4. Volta architecture - thread scheduling
Volta transforms this picture by enabling equal concurrency between all threads, regardless of warp.
워프와 관련없이 스레드 간의 concorrency
To maximize parallel efficiency, Volta includes a schedule optimizer which determines how to group active threads from the same warp together into SIMT units.

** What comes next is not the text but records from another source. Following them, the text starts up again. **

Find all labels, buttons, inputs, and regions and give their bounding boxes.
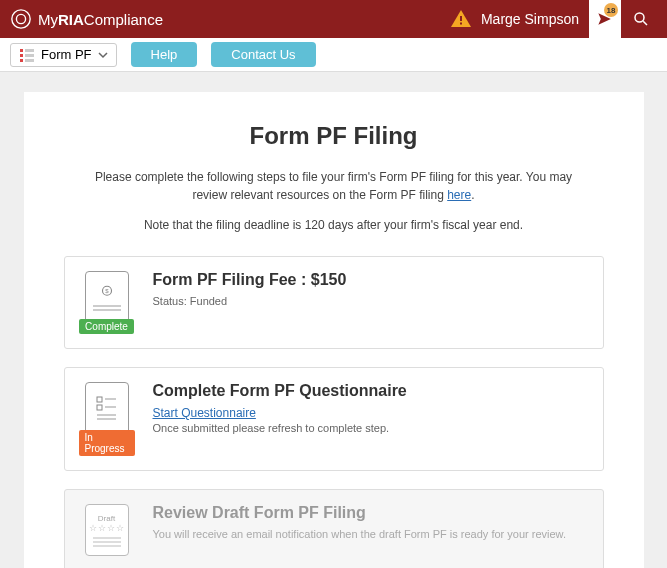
brand-text: MyRIACompliance: [38, 11, 163, 28]
intro-link[interactable]: here: [447, 188, 471, 202]
status-badge: Complete: [79, 319, 134, 334]
intro-text: Please complete the following steps to f…: [94, 168, 574, 204]
dropdown-label: Form PF: [41, 47, 92, 62]
svg-rect-3: [460, 23, 462, 25]
step-title: Form PF Filing Fee : $150: [153, 271, 589, 289]
logo-icon: [10, 8, 32, 30]
step-review-draft: Draft ☆☆☆☆ Review Draft Form PF Filing Y…: [64, 489, 604, 568]
svg-rect-8: [20, 59, 23, 62]
status-badge: In Progress: [79, 430, 135, 456]
toolbar: Form PF Help Contact Us: [0, 38, 667, 72]
svg-rect-15: [97, 405, 102, 410]
user-name[interactable]: Marge Simpson: [481, 11, 579, 27]
app-header: MyRIACompliance Marge Simpson 18: [0, 0, 667, 38]
page-body: Form PF Filing Please complete the follo…: [0, 72, 667, 568]
search-button[interactable]: [625, 0, 657, 38]
svg-rect-14: [97, 397, 102, 402]
svg-rect-9: [25, 49, 34, 52]
chevron-down-icon: [98, 50, 108, 60]
stars-icon: ☆☆☆☆: [89, 523, 125, 533]
step-title: Complete Form PF Questionnaire: [153, 382, 589, 400]
document-draft-icon: Draft ☆☆☆☆: [85, 504, 129, 556]
svg-point-1: [16, 14, 25, 23]
step-sub: You will receive an email notification w…: [153, 528, 589, 540]
contact-us-button[interactable]: Contact Us: [211, 42, 315, 67]
list-icon: [19, 47, 35, 63]
svg-line-5: [643, 21, 647, 25]
svg-point-0: [12, 10, 30, 28]
section-dropdown[interactable]: Form PF: [10, 43, 117, 67]
svg-rect-2: [460, 16, 462, 21]
step-questionnaire: In Progress Complete Form PF Questionnai…: [64, 367, 604, 471]
search-icon: [632, 10, 650, 28]
step-filing-fee: $ Complete Form PF Filing Fee : $150 Sta…: [64, 256, 604, 349]
step-status: Status: Funded: [153, 295, 589, 307]
deadline-note: Note that the filing deadline is 120 day…: [64, 218, 604, 232]
svg-text:$: $: [105, 288, 109, 294]
warning-icon[interactable]: [449, 7, 473, 31]
step-sub: Once submitted please refresh to complet…: [153, 422, 589, 434]
svg-rect-11: [25, 59, 34, 62]
svg-rect-10: [25, 54, 34, 57]
svg-point-4: [635, 13, 644, 22]
notification-badge: 18: [604, 3, 618, 17]
start-questionnaire-link[interactable]: Start Questionnaire: [153, 406, 589, 420]
document-dollar-icon: $: [85, 271, 129, 323]
svg-rect-7: [20, 54, 23, 57]
step-title: Review Draft Form PF Filing: [153, 504, 589, 522]
main-card: Form PF Filing Please complete the follo…: [24, 92, 644, 568]
svg-rect-6: [20, 49, 23, 52]
notifications-button[interactable]: 18: [589, 0, 621, 38]
document-checklist-icon: [85, 382, 129, 434]
help-button[interactable]: Help: [131, 42, 198, 67]
page-title: Form PF Filing: [64, 122, 604, 150]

This retains the high throughput of SIMT execution as in prior NVIDIA GPUs, but with much more flexibility: threads can now diverge and reconverge at sub-warp granularity, while the convergence optimizer in Volta will still group together threads which are executing the same code and run them in parallel for maximum efficiency
# turing architecture white paper
feature)
1) new SM
Turing introduces a new processor architecture, the Turing SM, that delivers a dramatic boost in shading efficiency, achieving 50% improvement in delivered performance per CUDA Core compared to the Pascal generation.
- First, the Turing SM adds a new independent integer datapath that can execute instructions concurrently with the floating-point math datapath. In previous generations, executing these instructions would have blocked floating-point instructions from issuing.
- Second, the SM memory path has been redesigned to unify shared memory, texture caching, and memory load caching into one unit.
Turing SM is partitioned into four processing blocks each with 16 FP32 Cores, 16 INT32 Cores, two Tensor Cores, one warp scheduler, and one dispatch unit.
Each block includes a new L0 instruction cache and a 64 KB register file. The four processing blocks share a combined 96 KB L1 data cache/shared memory.
Figure 5 shows that the mix of integer pipe versus floating point instructions varies, but across several modern applications, we typically see about 36 additional integer pipe instructions for every 100 floating point instructions. Moving these instructions to a separate pipe translates to an effective 36% additional throughput possible for floating point.
Turing’s SM also introduces a new unified architecture for shared memory, L1, and texture caching. This unified design allows the L1 cache to leverage resources, increasing its hit bandwidth by 2x per TPC compared to Pascal, and allows it to be reconfigured to grow larger when shared memory allocations are not using all the shared memory capacity.
Combining the L1 data cache with the shared memory reduces latency and provides higher bandwidth than the L1 cache implementation used previously in Pascal GPUs.
2) tensor core
Turing GPUs include a new version of the Tensor Core design that has been enhanced for inferencing. Turing Tensor Cores add new INT8 and INT4 precision modes for inferencing workloads that can tolerate quantization and don’t require FP16 precision.
A TU102 GPU contains 576 Tensor Cores: eight per SM and two per each processing block within an SM. Each Tensor Core can perform up to 64 floating point fused multiply-add (FMA) operations per clock using FP16 inputs. Eight Tensor Cores in an SM perform a total of 512 FP16 multiply and accumulate operations per clock, or 1024 total FP operations per clock. The new INT8 precision mode works at double this rate, or 2048 integer operations per clock.
3) memory architecture
Turing improves main memory, cache memory, and compression architectures to increase memory bandwidth and reduce access latency.
NVIDIA GPUs utilize several lossless memory compression techniques to reduce memory bandwidth demands as data is written out to frame buffer memory.